- _HOW TO COMPLETE THIS TASK_: Using the data below, output a verbatim copy of the lines between the one holding "divertissement de l’opinion" and the one holding "trag stimmt", inclusive, without any pictures.

- _RECORDS SUPPLIED_:
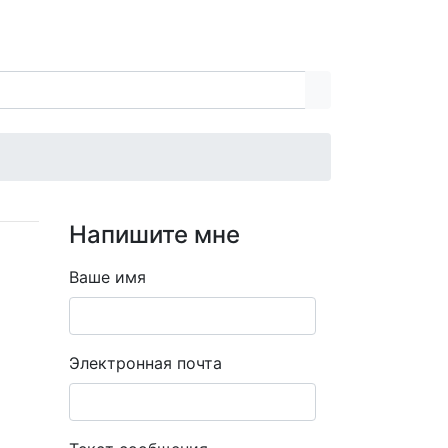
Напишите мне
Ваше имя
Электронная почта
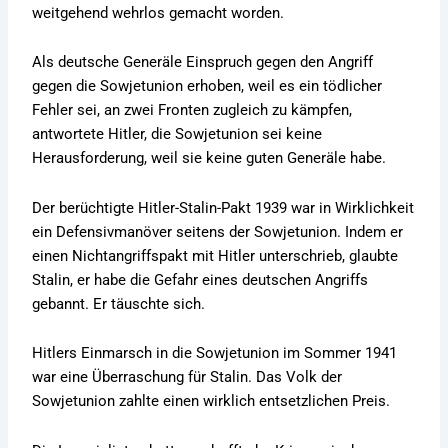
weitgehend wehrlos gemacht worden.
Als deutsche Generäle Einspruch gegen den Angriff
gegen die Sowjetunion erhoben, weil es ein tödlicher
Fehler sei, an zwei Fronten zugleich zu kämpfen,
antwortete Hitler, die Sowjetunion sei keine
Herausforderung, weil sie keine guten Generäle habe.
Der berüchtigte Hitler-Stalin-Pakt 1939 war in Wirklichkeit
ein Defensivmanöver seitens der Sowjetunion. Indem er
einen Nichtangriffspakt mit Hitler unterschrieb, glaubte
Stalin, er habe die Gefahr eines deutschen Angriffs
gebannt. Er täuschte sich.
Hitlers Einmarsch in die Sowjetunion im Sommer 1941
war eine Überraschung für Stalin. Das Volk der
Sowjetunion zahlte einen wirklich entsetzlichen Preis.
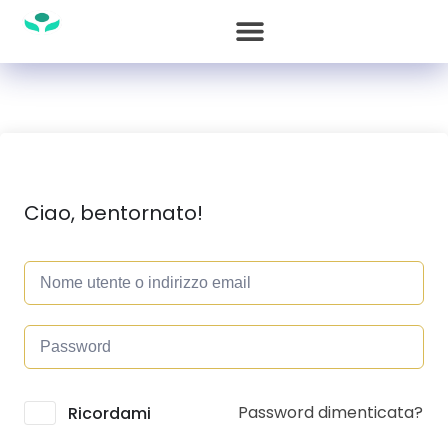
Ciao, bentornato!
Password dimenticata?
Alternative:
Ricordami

...

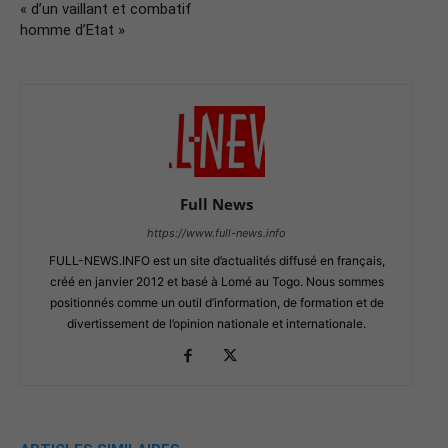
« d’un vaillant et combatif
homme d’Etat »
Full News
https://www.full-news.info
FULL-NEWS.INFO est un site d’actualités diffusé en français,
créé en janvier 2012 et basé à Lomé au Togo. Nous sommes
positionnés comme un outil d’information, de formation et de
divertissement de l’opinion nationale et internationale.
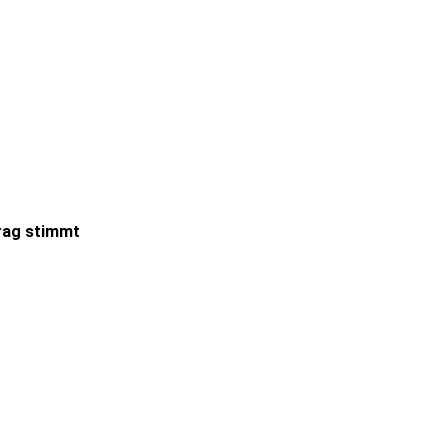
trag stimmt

- _TASK SOLUTION_:
divertissement de l’opinion nationale et internationale.
trag stimmt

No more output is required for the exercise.